* _What is required_
Reprint the whole of the data exactly.

----- Material for the task

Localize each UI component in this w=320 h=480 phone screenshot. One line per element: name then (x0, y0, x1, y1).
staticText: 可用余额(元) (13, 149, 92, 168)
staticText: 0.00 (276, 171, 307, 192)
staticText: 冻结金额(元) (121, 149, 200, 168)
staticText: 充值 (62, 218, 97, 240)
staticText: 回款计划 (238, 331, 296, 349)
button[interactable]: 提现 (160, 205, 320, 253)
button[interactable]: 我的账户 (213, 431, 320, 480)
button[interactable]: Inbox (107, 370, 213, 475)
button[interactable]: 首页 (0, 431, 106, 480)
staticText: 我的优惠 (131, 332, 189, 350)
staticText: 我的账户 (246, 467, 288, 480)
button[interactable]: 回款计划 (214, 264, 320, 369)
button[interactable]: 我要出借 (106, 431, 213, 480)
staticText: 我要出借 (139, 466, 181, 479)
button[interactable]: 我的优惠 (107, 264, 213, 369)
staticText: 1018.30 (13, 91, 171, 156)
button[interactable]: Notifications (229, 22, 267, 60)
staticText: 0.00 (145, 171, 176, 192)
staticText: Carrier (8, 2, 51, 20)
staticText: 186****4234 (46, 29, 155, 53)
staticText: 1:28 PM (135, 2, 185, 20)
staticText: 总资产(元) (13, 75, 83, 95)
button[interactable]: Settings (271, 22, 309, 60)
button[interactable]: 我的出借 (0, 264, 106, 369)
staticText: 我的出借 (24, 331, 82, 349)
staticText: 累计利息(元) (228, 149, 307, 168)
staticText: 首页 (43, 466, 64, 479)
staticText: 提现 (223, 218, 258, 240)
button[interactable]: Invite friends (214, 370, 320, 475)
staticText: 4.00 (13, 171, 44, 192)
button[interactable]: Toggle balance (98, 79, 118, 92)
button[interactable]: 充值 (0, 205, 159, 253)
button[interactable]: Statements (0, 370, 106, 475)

----------

* _Worked solution_
Localize each UI component in this w=320 h=480 phone screenshot. One line per element: name then (x0, y0, x1, y1).
staticText: 可用余额(元) (13, 149, 92, 168)
staticText: 0.00 (276, 171, 307, 192)
staticText: 冻结金额(元) (121, 149, 200, 168)
staticText: 充值 (62, 218, 97, 240)
staticText: 回款计划 (238, 331, 296, 349)
button[interactable]: 提现 (160, 205, 320, 253)
button[interactable]: 我的账户 (213, 431, 320, 480)
button[interactable]: Inbox (107, 370, 213, 475)
button[interactable]: 首页 (0, 431, 106, 480)
staticText: 我的优惠 (131, 332, 189, 350)
staticText: 我的账户 (246, 467, 288, 480)
button[interactable]: 回款计划 (214, 264, 320, 369)
button[interactable]: 我要出借 (106, 431, 213, 480)
staticText: 我要出借 (139, 466, 181, 479)
button[interactable]: 我的优惠 (107, 264, 213, 369)
staticText: 1018.30 (13, 91, 171, 156)
button[interactable]: Notifications (229, 22, 267, 60)
staticText: 0.00 (145, 171, 176, 192)
staticText: Carrier (8, 2, 51, 20)
staticText: 186****4234 (46, 29, 155, 53)
staticText: 1:28 PM (135, 2, 185, 20)
staticText: 总资产(元) (13, 75, 83, 95)
button[interactable]: Settings (271, 22, 309, 60)
button[interactable]: 我的出借 (0, 264, 106, 369)
staticText: 我的出借 (24, 331, 82, 349)
staticText: 累计利息(元) (228, 149, 307, 168)
staticText: 首页 (43, 466, 64, 479)
staticText: 提现 (223, 218, 258, 240)
button[interactable]: Invite friends (214, 370, 320, 475)
staticText: 4.00 (13, 171, 44, 192)
button[interactable]: Toggle balance (98, 79, 118, 92)
button[interactable]: 充值 (0, 205, 159, 253)
button[interactable]: Statements (0, 370, 106, 475)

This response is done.